Some sources are able to authenticate without storing any secrets, such as when using OpenID connect, outbound applications, or a cloud identity.
Worker defines where compute for capabilities are run, while networking defines how target systems are reached. See architecture diagrams for examples on how worker and networking are compatible with each other.
Palantir supports two workers: Foundry worker (default) and agent worker (advanced).
Not all worker types are available for all source types.
Originally, Foundry worker only supported direct egress policies, so sources of that worker type were called "direct connection" sources. Now that these sources also support agent proxy policies, they have been renamed to "Foundry worker" sources to avoid confusion.
Foundry worker sources run compute for their source capabilities in Foundry. This is the preferred method for all source types, as these sources benefit from Foundry's containerized and scalable job execution, improved stability and do not incur the maintenance overhead associated with agents. All sources can be used in code.
Networking is configured via egress policies and enable direct connection and connections over an agent proxy.
Agent worker sources run compute for their source capabilities on a customer-provided host via an agent. These sources should only be used for specific file-based syncs filtering large amount of data or micro-batching workflows involving on-premise systems that are not accessible over the Internet.

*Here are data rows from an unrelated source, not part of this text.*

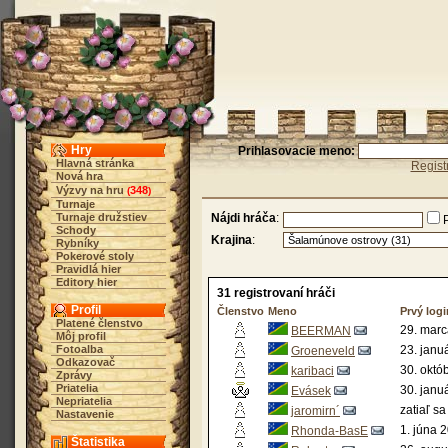
Hry
Prihlasovacie meno:
Hlavná stránka
Regist
Nová hra
Výzvy na hru
348
(
)
Turnaje
Turnaje družstiev
Nájdi hráča
:
Schody
Krajina
:
Rybníky
Pokerové stoly
Pravidlá hier
Editory hier
31 registrovaní hráči
Profil
Členstvo
Meno
Prvý logi
Platené členstvo
29. marc
BEERMAN
Môj profil
Fotoalba
23. janu
Groeneveld
Odkazovač
30. októ
karibaci
Zprávy
Priatelia
30. janu
Evásek
Nepriatelia
zatiaľ sa
jaromirn´
Nastavenie
1. júna 
Rhonda-BasE
Štatistika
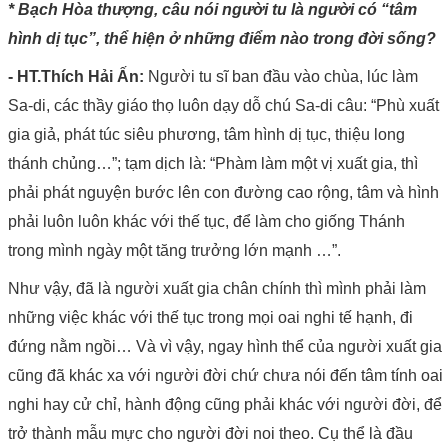
* Bạch Hòa thượng, câu nói người tu là người có “tâm
hình dị tục”, thể hiện ở những điểm nào trong đời sống?
- HT.Thích Hải Ấn:
Người tu sĩ ban đầu vào chùa, lúc làm
Sa-di, các thầy giáo thọ luôn dạy dỗ chú Sa-di câu: “Phù xuất
gia giả, phát túc siêu phương, tâm hình dị tục, thiệu long
thánh chủng…”; tạm dịch là: “Phàm làm một vị xuất gia, thì
phải phát nguyện bước lên con đường cao rộng, tâm và hình
phải luôn luôn khác với thế tục, để làm cho giống Thánh
trong mình ngày một tăng trưởng lớn mạnh …”.
Như vậy, đã là người xuất gia chân chính thì mình phải làm
những việc khác với thế tục trong mọi oai nghi tế hạnh, đi
đứng nằm ngồi… Và vì vậy, ngay hình thể của người xuất gia
cũng đã khác xa với người đời chứ chưa nói đến tâm tính oai
nghi hay cử chỉ, hành động cũng phải khác với người đời, để
trở thành mẫu mực cho người đời noi theo. Cụ thể là đầu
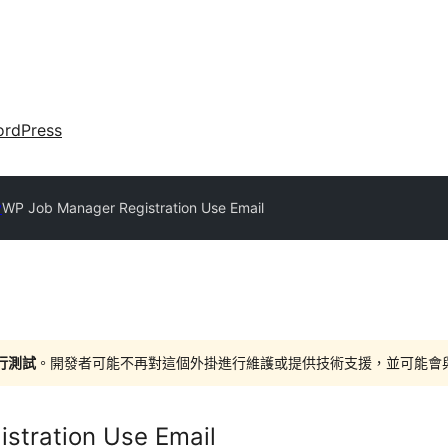
rdPress
y
WP Job Manager Registration Use Email
進行測試
。開發者可能不再對這個外掛進行維護或提供技術支援，並可能會與更新
stration Use Email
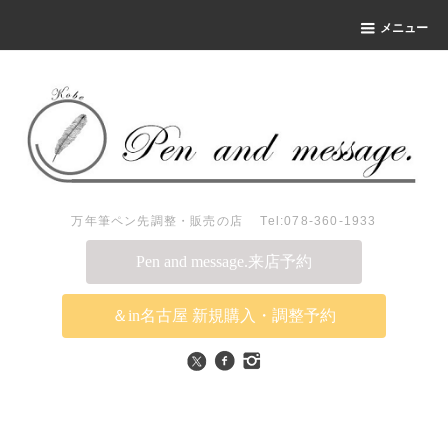
メニュー
万年筆ペン先調整・販売の店 Tel:078-360-1933
Pen and message.来店予約
＆in名古屋 新規購入・調整予約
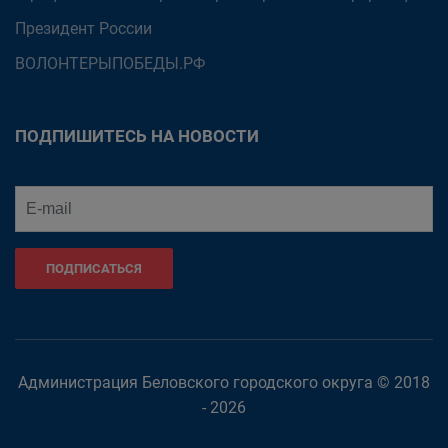
Президент России
ВОЛОНТЕРЫПОБЕДЫ.РФ
ПОДПИШИТЕСЬ НА НОВОСТИ
ПОДПИСАТЬСЯ
Администрация Беловского городского округа © 2018
- 2026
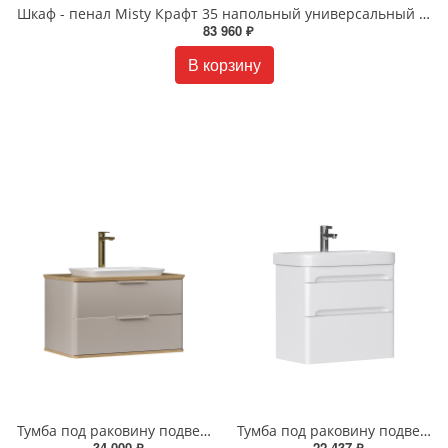
Шкаф - пенал Misty Крафт 35 напольный универсальный П-Кра-05035-01Пр
83 960 ₽
В корзину
Тумба под раковину подвесная EQUIL Десерт 80.2Я/Desert 80.2Y с ручками в цвет амарок tpDSRT80.2Y-25R амарок/дуб
Тумба под раковину подвесная EQUIL Найс 70 см tpNICE70.2Y-05 белая
34 000 ₽
22 437 ₽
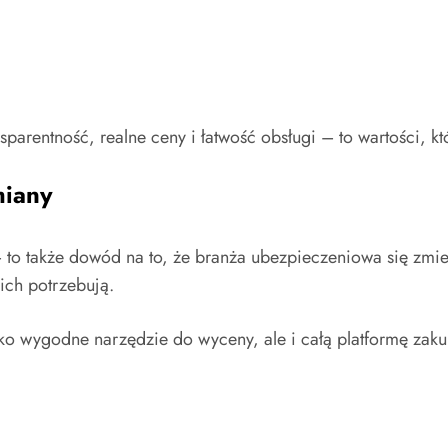
nsparentność, realne ceny i łatwość obsługi – to wartości, k
miany
– to także dowód na to, że branża ubezpieczeniowa się zmie
ich potrzebują.
lko wygodne narzędzie do wyceny, ale i całą platformę zak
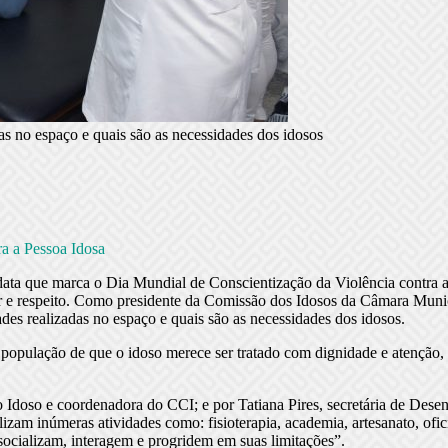
das no espaço e quais são as necessidades dos idosos
a a Pessoa Idosa
 data que marca o Dia Mundial de Conscientização da Violência contra
or e respeito. Como presidente da Comissão dos Idosos da Câmara Muni
ades realizadas no espaço e quais são as necessidades dos idosos.
 a população de que o idoso merece ser tratado com dignidade e atenção, 
 Idoso e coordenadora do CCI; e por Tatiana Pires, secretária de Dese
zam inúmeras atividades como: fisioterapia, academia, artesanato, ofici
ocializam, interagem e progridem em suas limitações”.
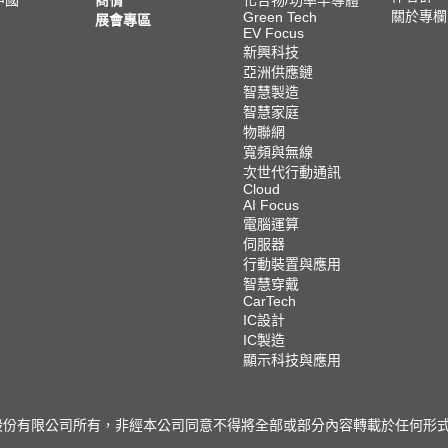
關於專欄
Green Tech
展會專區
EV Focus
新興科技
亞洲供應鏈
智慧製造
智慧家庭
物聯網
寬頻與無線
次世代行動通訊
Cloud
AI Focus
電腦運算
伺服器
行動裝置與應用
智慧穿戴
CarTech
IC設計
IC製造
顯示科技與應用
限公司所有，非經本公司同意不得將全部或部分內容轉載於任何形式之媒體 © 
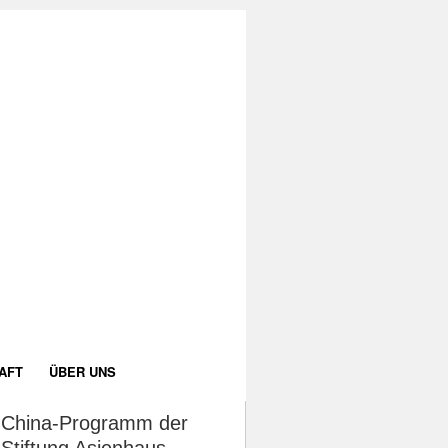
AFT
ÜBER UNS
China-Programm der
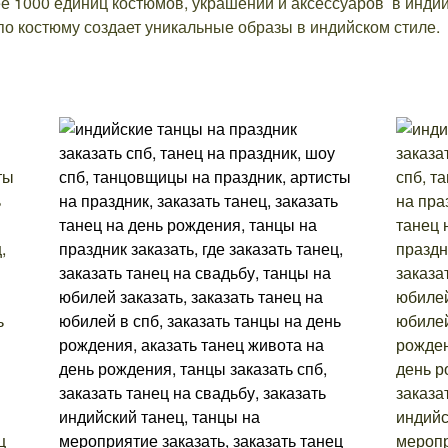
е 1000 единиц костюмов, украшений и аксессуаров в инди
по костюму создает уникальные образы в индийском стиле.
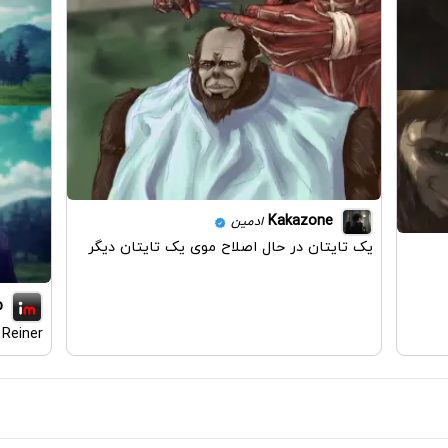
Kakazone
ادمین
یک تایتان در حال اصلاح موی یک تایتان دیگر
p
Reiner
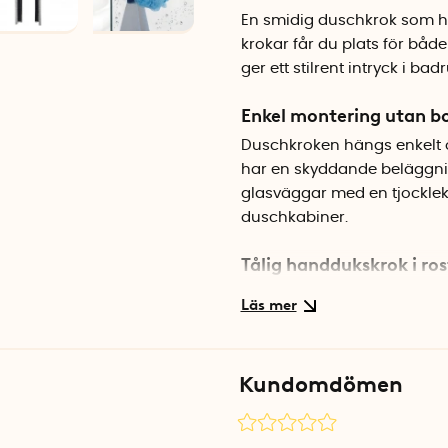
En smidig duschkrok som h
krokar får du plats för båd
ger ett stilrent intryck i ba
Enkel montering utan b
Duschkroken hängs enkelt 
har en skyddande beläggnin
glasväggar med en tjocklek u
duschkabiner.
Tålig handdukskrok i rost
Kroken är tillverkad i rostfr
miljön i duschen utan att ro
sida, så du kan hänga sak
Kundomdömen
Specifikationer
Mått: 2 x 5,5 x 7 cm (B x D x H
Passar glas: Upp till 8 mm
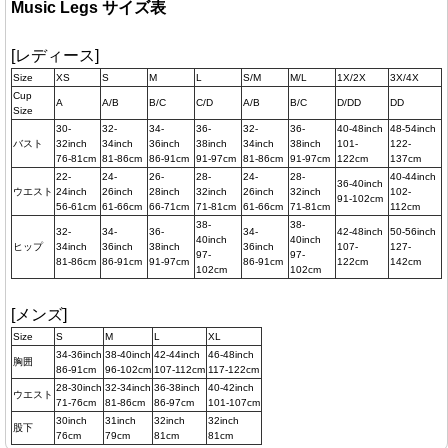
Music Legs サイズ表
[レディース]
Size
XS
S
M
L
S/M
M/L
1X/2X
3X/4X
Cup
A
A/B
B/C
C/D
A/B
B/C
D/DD
DD
Size
30-
32-
34-
36-
32-
36-
40-48inch
48-54inch
バスト
32inch
34inch
36inch
38inch
34inch
38inch
101-
122-
76-81cm
81-86cm
86-91cm
91-97cm
81-86cm
91-97cm
122cm
137cm
22-
24-
26-
28-
24-
28-
40-44inch
36-40inch
ウエスト
24inch
26inch
28inch
32inch
26inch
32inch
102-
91-102cm
56-61cm
61-66cm
66-71cm
71-81cm
61-66cm
71-81cm
112cm
38-
38-
32-
34-
36-
34-
42-48inch
50-56inch
40inch
40inch
ヒップ
34inch
36inch
38inch
36inch
107-
127-
97-
97-
81-86cm
86-91cm
91-97cm
86-91cm
122cm
142cm
102cm
102cm
[メンズ]
Size
S
M
L
XL
34-36inch
38-40inch
42-44inch
46-48inch
胸囲
86-91cm
96-102cm
107-112cm
117-122cm
28-30inch
32-34inch
36-38inch
40-42inch
ウエスト
71-76cm
81-86cm
86-97cm
101-107cm
30inch
31inch
32inch
32inch
股下
76cm
79cm
81cm
81cm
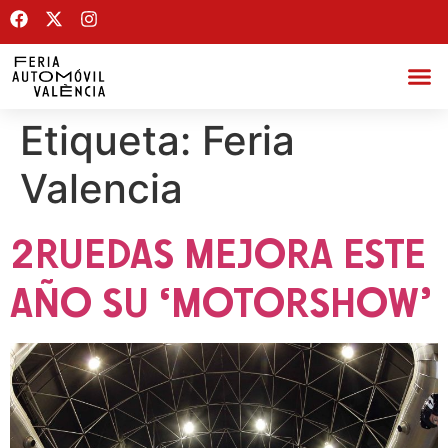
Etiqueta:
Feria
Valencia
2RUEDAS MEJORA ESTE
AÑO SU ‘MOTORSHOW’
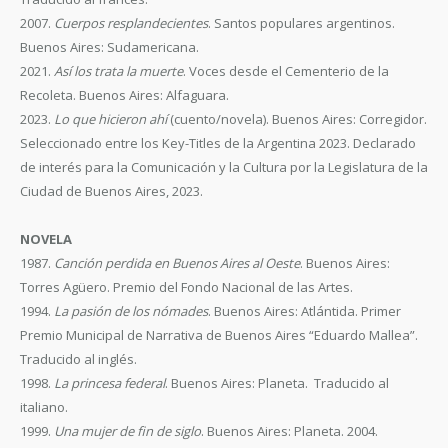
2007.
Cuerpos resplandecientes
. Santos populares argentinos.
Buenos Aires: Sudamericana.
2021.
Así los trata la muerte
. Voces desde el Cementerio de la
Recoleta. Buenos Aires: Alfaguara.
2023.
Lo que hicieron ahí
(cuento/novela). Buenos Aires: Corregidor.
Seleccionado entre los Key-Titles de la Argentina 2023. Declarado
de interés para la Comunicación y la Cultura por la Legislatura de la
Ciudad de Buenos Aires, 2023.
NOVELA
1987.
Canción perdida en Buenos Aires al Oeste
. Buenos Aires:
Torres Agüero. Premio del Fondo Nacional de las Artes.
1994.
La pasión de los nómades
. Buenos Aires: Atlántida. Primer
Premio Municipal de Narrativa de Buenos Aires “Eduardo Mallea”.
Traducido al inglés.
1998.
La princesa federal
. Buenos Aires: Planeta. Traducido al
italiano.
1999.
Una mujer de fin de siglo
. Buenos Aires: Planeta. 2004.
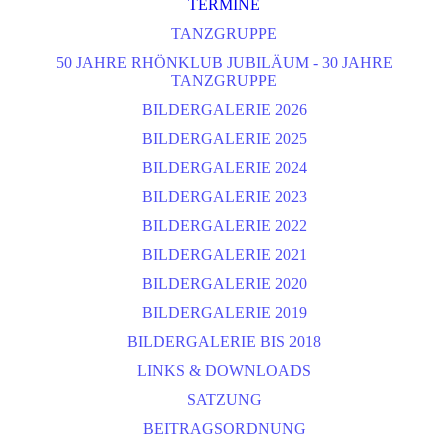
TERMINE
TANZGRUPPE
50 JAHRE RHÖNKLUB JUBILÄUM - 30 JAHRE
TANZGRUPPE
BILDERGALERIE 2026
BILDERGALERIE 2025
BILDERGALERIE 2024
BILDERGALERIE 2023
BILDERGALERIE 2022
BILDERGALERIE 2021
BILDERGALERIE 2020
BILDERGALERIE 2019
BILDERGALERIE BIS 2018
LINKS & DOWNLOADS
SATZUNG
BEITRAGSORDNUNG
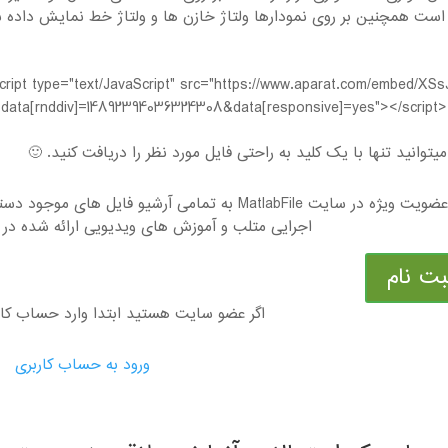
ست همچنین بر روی نمودارها ولتاژ خازن ها و ولتاژ خط نمایش داده
ript type="text/JavaScript" src="https://www.aparat.com/embed/XS
data[rnddiv]=14892394036324308&data[responsive]=yes"></script><
یتوانید تنها با یک کلید به راحتی فایل مورد نظر را دریافت کنید. 🙂
با عضویت ویژه در سایت MatlabFile به تمامی آرشیو ف
اجرایی متلب و آموزش های ویدیویی ارائه شده در 
بت نام
اگر عضو سایت هستید ابتدا وارد حساب کا
ورود به حساب کاربری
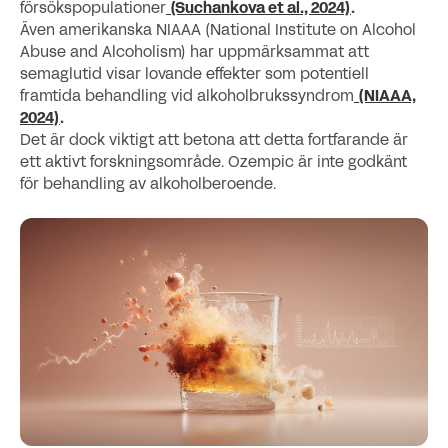
försökspopulationer
(Suchankova et al., 2024)
.
Även amerikanska NIAAA (National Institute on Alcohol
Abuse and Alcoholism) har uppmärksammat att
semaglutid visar lovande effekter som potentiell
framtida behandling vid alkoholbrukssyndrom
(NIAAA,
2024)
.
Det är dock viktigt att betona att detta fortfarande är
ett aktivt forskningsområde. Ozempic är inte godkänt
för behandling av alkoholberoende.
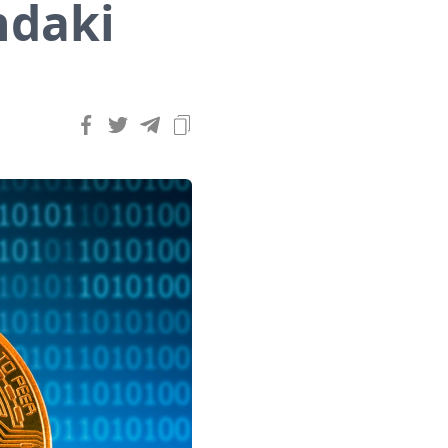
ndaki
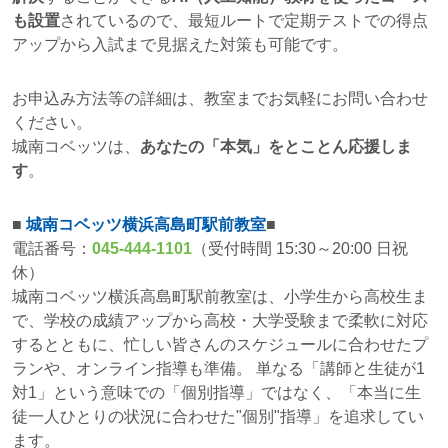
も設置
されているので、最短ルートで定期テストでの得点
アップから入試まで見据えた対策も可能です。
お申込み方法等の詳細は、教室までお気軽にお問い合わせ
ください。
城南コベッツは、
あなたの「本気」をとことん応援しま
す
。
■
城南コベッツ横浜高島町駅前教室
■
電話番号：
045-444-1101
（受付時間 15:30～20:00 日祝
休）
城南コベッツ横浜高島町駅前教室は、小学生から高校生ま
で、学校の成績アップから高校・大学受験まで柔軟に対応
するとともに、忙しい皆さんのスケジュールに合わせたプ
ランや、オンライン指導も準備。 単なる「講師と生徒が1
対1」という意味での「個別指導」ではなく、「本当に生
徒一人ひとりの状況に合わせた"個別"指導」を追求してい
ます。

Networking of agent worker sources is configured manually on the agent host firewall and proxy settings and can not be controlled from Foundry. You must ensure the host has network access to the source systems it is connecting to.
Networking defines how target systems are reached, while worker defines where capabilities compute are executed. See architecture diagrams for examples on how worker and networking are compatible with each other.
For Foundry worker sources, networking is configured via egress policies. They define at a granular level how each target system can be reached from Foundry, and which egress destinations are permitted.
Sources support two policy types:
Both direct connection and agent proxy policies can be assigned to the same source for use cases requiring both network paths. An example of this would be use cases needing to retrieve credentials from an internet-hosted system, and using said credentials to authenticate with an on-premise system.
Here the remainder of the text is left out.